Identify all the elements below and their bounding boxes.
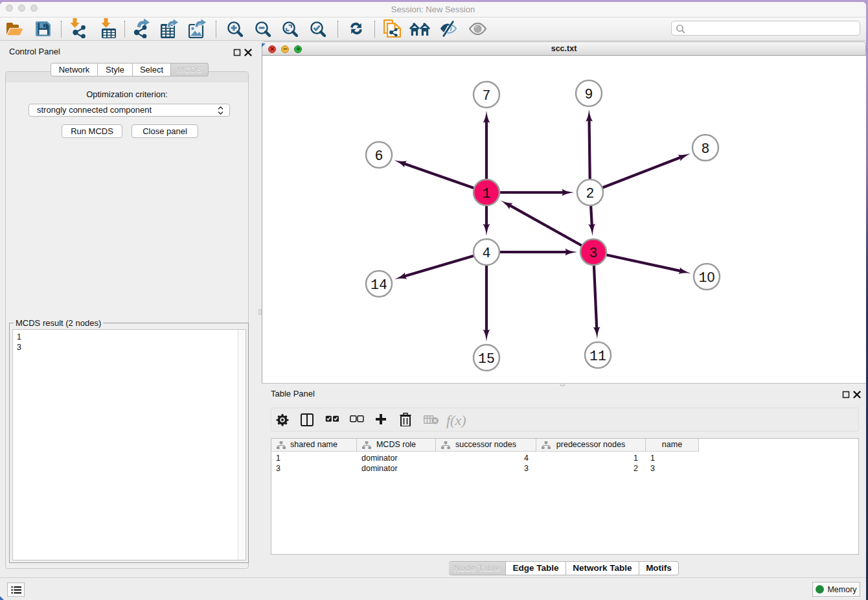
svg-text:8: 8 [702,141,710,157]
svg-text:15: 15 [478,351,495,367]
svg-text:7: 7 [483,88,491,104]
svg-text:2: 2 [586,186,595,202]
svg-text:6: 6 [375,148,383,164]
svg-text:4: 4 [483,246,491,261]
svg-text:11: 11 [589,349,606,364]
svg-text:9: 9 [585,87,593,102]
svg-text:3: 3 [589,246,598,261]
svg-text:10: 10 [699,270,715,286]
svg-text:1: 1 [483,186,491,202]
svg-text:14: 14 [371,277,387,293]
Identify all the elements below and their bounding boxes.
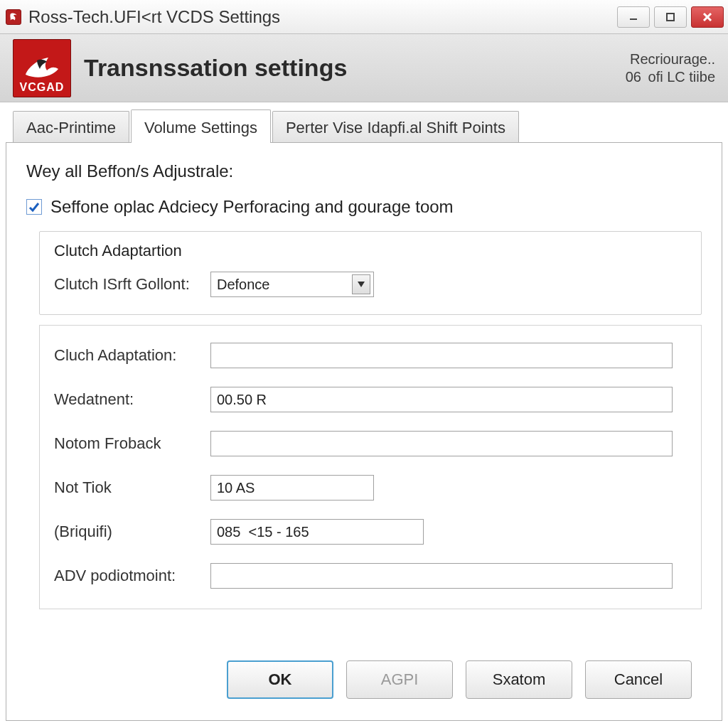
header: VCGAD Transnssation settings Recriourage… xyxy=(0,34,728,102)
param-label-4: (Briquifi) xyxy=(54,523,203,541)
close-button[interactable] xyxy=(691,6,724,28)
param-row-2: Notom Froback xyxy=(54,427,687,461)
clutch-isrft-combo[interactable]: Defonce xyxy=(210,272,374,297)
minimize-button[interactable] xyxy=(617,6,650,28)
notom-froback-field[interactable] xyxy=(210,431,673,456)
clutch-adaptation-group: Clutch Adaptartion Clutch ISrft Gollont:… xyxy=(39,231,702,315)
param-row-3: Not Tiok xyxy=(54,471,687,505)
param-row-5: ADV podiotmoint: xyxy=(54,559,687,593)
combo-value: Defonce xyxy=(217,277,270,293)
window-title: Ross-Tech.UFI<rt VCDS Settings xyxy=(28,7,617,27)
param-label-1: Wedatnent: xyxy=(54,390,203,409)
tab-aac-printime[interactable]: Aac-Printime xyxy=(13,111,129,143)
titlebar: Ross-Tech.UFI<rt VCDS Settings xyxy=(0,0,728,34)
briquifi-field[interactable] xyxy=(210,519,424,545)
svg-marker-4 xyxy=(358,282,365,287)
tab-shift-points[interactable]: Perter Vise Idapfi.al Shift Points xyxy=(272,111,519,143)
combo-row: Clutch ISrft Gollont: Defonce xyxy=(54,267,687,301)
cancel-button[interactable]: Cancel xyxy=(585,660,692,699)
status-line-2: 06 ofi LC tiibe xyxy=(626,69,715,85)
maximize-button[interactable] xyxy=(654,6,687,28)
cluch-adaptation-field[interactable] xyxy=(210,343,673,368)
window-controls xyxy=(617,6,724,28)
combo-label: Clutch ISrft Gollont: xyxy=(54,275,203,294)
footer-buttons: OK AGPI Sxatom Cancel xyxy=(26,646,702,705)
params-group: Cluch Adaptation: Wedatnent: Notom Froba… xyxy=(39,325,702,609)
brand-logo-text: VCGAD xyxy=(14,81,70,94)
seffone-checkbox-label: Seffone oplac Adciecy Perforacing and go… xyxy=(50,197,454,217)
agpi-button[interactable]: AGPI xyxy=(346,660,453,699)
param-row-0: Cluch Adaptation: xyxy=(54,338,687,373)
param-label-3: Not Tiok xyxy=(54,478,203,497)
wedatnent-field[interactable] xyxy=(210,387,673,412)
ok-button[interactable]: OK xyxy=(227,660,333,699)
seffone-checkbox[interactable] xyxy=(26,199,42,215)
param-label-2: Notom Froback xyxy=(54,434,203,453)
tabpanel: Wey all Beffon/s Adjustrale: Seffone opl… xyxy=(6,142,722,721)
param-label-0: Cluch Adaptation: xyxy=(54,346,203,365)
param-row-4: (Briquifi) xyxy=(54,515,687,549)
svg-rect-1 xyxy=(667,14,674,21)
param-label-5: ADV podiotmoint: xyxy=(54,567,203,585)
page-title: Transnssation settings xyxy=(84,54,613,82)
chevron-down-icon xyxy=(352,274,370,294)
status-line-1: Recriourage.. xyxy=(630,51,715,67)
param-row-1: Wedatnent: xyxy=(54,382,687,417)
not-tiok-field[interactable] xyxy=(210,475,374,500)
content-area: Aac-Printime Volume Settings Perter Vise… xyxy=(0,102,728,728)
app-icon xyxy=(6,9,21,25)
tab-volume-settings[interactable]: Volume Settings xyxy=(131,109,271,143)
checkbox-row: Seffone oplac Adciecy Perforacing and go… xyxy=(26,197,702,217)
status-text: Recriourage.. 06 ofi LC tiibe xyxy=(626,50,715,86)
section-heading: Wey all Beffon/s Adjustrale: xyxy=(26,161,702,181)
sxatom-button[interactable]: Sxatom xyxy=(466,660,572,699)
group-title: Clutch Adaptartion xyxy=(54,242,687,260)
adv-podiotmoint-field[interactable] xyxy=(210,563,673,589)
brand-logo: VCGAD xyxy=(13,39,71,97)
tabstrip: Aac-Printime Volume Settings Perter Vise… xyxy=(6,107,722,142)
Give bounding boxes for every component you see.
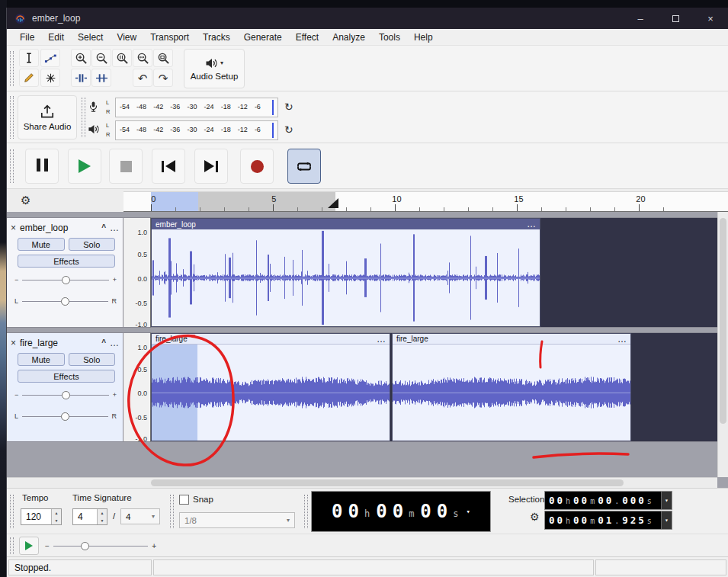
# # # #
§ **ACTIVITY**: Line for line, retype the material exactly, omitting any pictures.

§ **RESULT OF THE EXERCISE**:
Identify all the elements below and their bounding boxes.
svg-text:8: 8 [702,141,710,157]
svg-text:15: 15 [478,351,495,367]
svg-text:7: 7 [483,88,491,104]
svg-text:2: 2 [586,186,595,202]
svg-text:6: 6 [375,148,383,164]
svg-text:4: 4 [483,246,491,261]
svg-text:11: 11 [589,349,606,364]
svg-text:9: 9 [585,87,593,102]
svg-text:3: 3 [589,246,598,261]
svg-text:10: 10 [699,270,715,286]
svg-text:1: 1 [483,186,491,202]
svg-text:14: 14 [371,277,387,293]
Identify all the elements below and their bounding boxes.
header: VCGAD Transnssation settings Recriourage… xyxy=(0,34,728,102)
param-label-4: (Briquifi) xyxy=(54,523,203,541)
close-button[interactable] xyxy=(691,6,724,28)
param-row-2: Notom Froback xyxy=(54,427,687,461)
clutch-isrft-combo[interactable]: Defonce xyxy=(210,272,374,297)
minimize-button[interactable] xyxy=(617,6,650,28)
notom-froback-field[interactable] xyxy=(210,431,673,456)
clutch-adaptation-group: Clutch Adaptartion Clutch ISrft Gollont:… xyxy=(39,231,702,315)
param-row-3: Not Tiok xyxy=(54,471,687,505)
param-row-5: ADV podiotmoint: xyxy=(54,559,687,593)
combo-value: Defonce xyxy=(217,277,270,293)
window-title: Ross-Tech.UFI<rt VCDS Settings xyxy=(28,7,617,27)
param-label-1: Wedatnent: xyxy=(54,390,203,409)
tab-aac-printime[interactable]: Aac-Printime xyxy=(13,111,129,143)
titlebar: Ross-Tech.UFI<rt VCDS Settings xyxy=(0,0,728,34)
briquifi-field[interactable] xyxy=(210,519,424,545)
svg-marker-4 xyxy=(358,282,365,287)
tab-shift-points[interactable]: Perter Vise Idapfi.al Shift Points xyxy=(272,111,519,143)
combo-row: Clutch ISrft Gollont: Defonce xyxy=(54,267,687,301)
cancel-button[interactable]: Cancel xyxy=(585,660,692,699)
status-line-2: 06 ofi LC tiibe xyxy=(626,69,715,85)
maximize-button[interactable] xyxy=(654,6,687,28)
cluch-adaptation-field[interactable] xyxy=(210,343,673,368)
window-controls xyxy=(617,6,724,28)
combo-label: Clutch ISrft Gollont: xyxy=(54,275,203,294)
footer-buttons: OK AGPI Sxatom Cancel xyxy=(26,646,702,705)
params-group: Cluch Adaptation: Wedatnent: Notom Froba… xyxy=(39,325,702,609)
brand-logo-text: VCGAD xyxy=(14,81,70,94)
seffone-checkbox-label: Seffone oplac Adciecy Perforacing and go… xyxy=(50,197,454,217)
agpi-button[interactable]: AGPI xyxy=(346,660,453,699)
param-row-0: Cluch Adaptation: xyxy=(54,338,687,373)
param-label-3: Not Tiok xyxy=(54,478,203,497)
wedatnent-field[interactable] xyxy=(210,387,673,412)
ok-button[interactable]: OK xyxy=(227,660,333,699)
seffone-checkbox[interactable] xyxy=(26,199,42,215)
param-label-2: Notom Froback xyxy=(54,434,203,453)
tabpanel: Wey all Beffon/s Adjustrale: Seffone opl… xyxy=(6,142,722,721)
param-label-0: Cluch Adaptation: xyxy=(54,346,203,365)
param-row-4: (Briquifi) xyxy=(54,515,687,549)
svg-rect-1 xyxy=(667,14,674,21)
param-label-5: ADV podiotmoint: xyxy=(54,567,203,585)
page-title: Transnssation settings xyxy=(84,54,613,82)
chevron-down-icon xyxy=(352,274,370,294)
status-line-1: Recriourage.. xyxy=(630,51,715,67)
param-row-1: Wedatnent: xyxy=(54,382,687,417)
not-tiok-field[interactable] xyxy=(210,475,374,500)
content-area: Aac-Printime Volume Settings Perter Vise… xyxy=(0,102,728,728)
app-icon xyxy=(6,9,21,25)
tab-volume-settings[interactable]: Volume Settings xyxy=(131,109,271,143)
checkbox-row: Seffone oplac Adciecy Perforacing and go… xyxy=(26,197,702,217)
status-text: Recriourage.. 06 ofi LC tiibe xyxy=(626,50,715,86)
section-heading: Wey all Beffon/s Adjustrale: xyxy=(26,161,702,181)
sxatom-button[interactable]: Sxatom xyxy=(466,660,572,699)
group-title: Clutch Adaptartion xyxy=(54,242,687,260)
adv-podiotmoint-field[interactable] xyxy=(210,563,673,589)
brand-logo: VCGAD xyxy=(13,39,71,97)
tabstrip: Aac-Printime Volume Settings Perter Vise… xyxy=(6,107,722,142)
Give bounding boxes for every component you see.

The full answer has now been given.